# Work to complete:
Of the material below, only the lines from the line containing "proporcionalidade" down to the line containing "05 jan. 2021" belong in the answer, written out exactly.

# Supplied records:
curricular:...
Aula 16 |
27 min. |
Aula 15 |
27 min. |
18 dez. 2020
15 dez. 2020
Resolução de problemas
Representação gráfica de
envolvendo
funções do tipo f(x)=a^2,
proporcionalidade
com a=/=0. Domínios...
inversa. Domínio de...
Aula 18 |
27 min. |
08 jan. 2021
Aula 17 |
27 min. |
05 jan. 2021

* * *

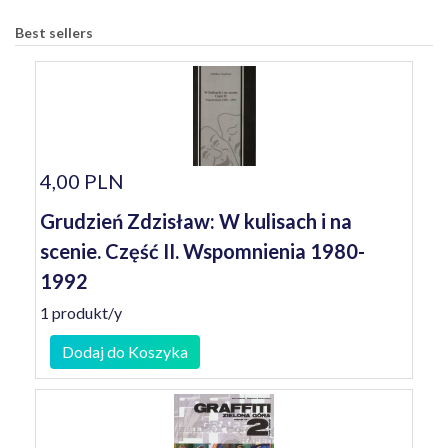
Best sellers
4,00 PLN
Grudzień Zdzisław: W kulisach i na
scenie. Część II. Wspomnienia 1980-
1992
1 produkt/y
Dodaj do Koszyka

# Worked solution:
proporcionalidade
com a=/=0. Domínios...
inversa. Domínio de...
Aula 18 |
27 min. |
08 jan. 2021
Aula 17 |
27 min. |
05 jan. 2021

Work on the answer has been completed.